*THE RECORDS*
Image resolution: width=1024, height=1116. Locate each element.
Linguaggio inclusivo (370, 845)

* * *

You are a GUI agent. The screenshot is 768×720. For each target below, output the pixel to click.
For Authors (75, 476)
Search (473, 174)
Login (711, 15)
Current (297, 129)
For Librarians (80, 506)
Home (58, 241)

*TASK OBJECTIVE*
Your reply should consist of a single number, the count of lines in the records above that contain the string "each".

*EXERCISE ANSWER*
2